EXERCISE DESCRIPTION: State how many lines in the following entries contain the word "עסקים". No other output.

(Collected data)
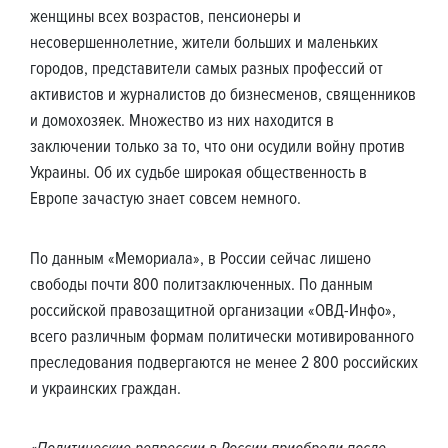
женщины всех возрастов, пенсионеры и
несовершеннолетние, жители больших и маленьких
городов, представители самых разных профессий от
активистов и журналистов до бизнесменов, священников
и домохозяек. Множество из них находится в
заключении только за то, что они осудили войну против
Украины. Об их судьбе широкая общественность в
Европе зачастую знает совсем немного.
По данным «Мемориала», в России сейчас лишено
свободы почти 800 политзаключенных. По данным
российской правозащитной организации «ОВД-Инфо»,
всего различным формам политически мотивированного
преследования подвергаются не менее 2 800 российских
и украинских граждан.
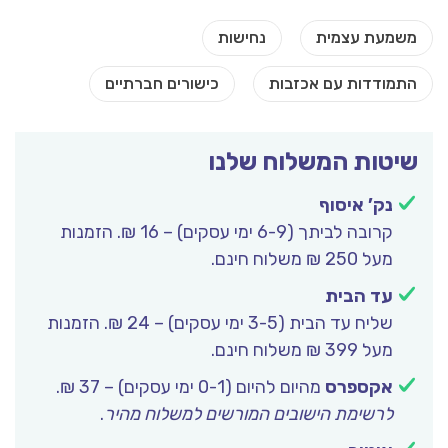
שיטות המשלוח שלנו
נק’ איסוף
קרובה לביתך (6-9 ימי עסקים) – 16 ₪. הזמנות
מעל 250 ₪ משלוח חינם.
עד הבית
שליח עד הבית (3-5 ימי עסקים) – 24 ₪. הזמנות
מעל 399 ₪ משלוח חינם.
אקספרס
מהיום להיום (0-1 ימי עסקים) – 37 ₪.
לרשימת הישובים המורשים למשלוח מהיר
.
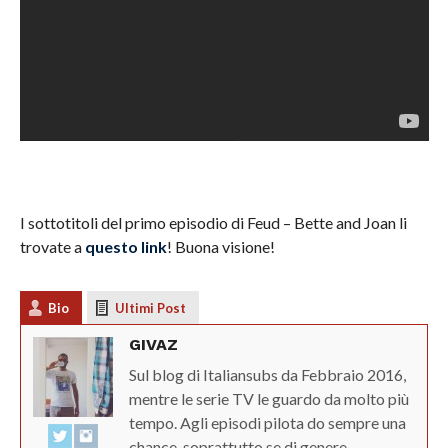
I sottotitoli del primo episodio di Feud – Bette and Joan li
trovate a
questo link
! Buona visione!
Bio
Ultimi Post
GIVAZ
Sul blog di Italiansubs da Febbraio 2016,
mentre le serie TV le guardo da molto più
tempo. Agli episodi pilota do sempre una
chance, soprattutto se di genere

REPLY: 3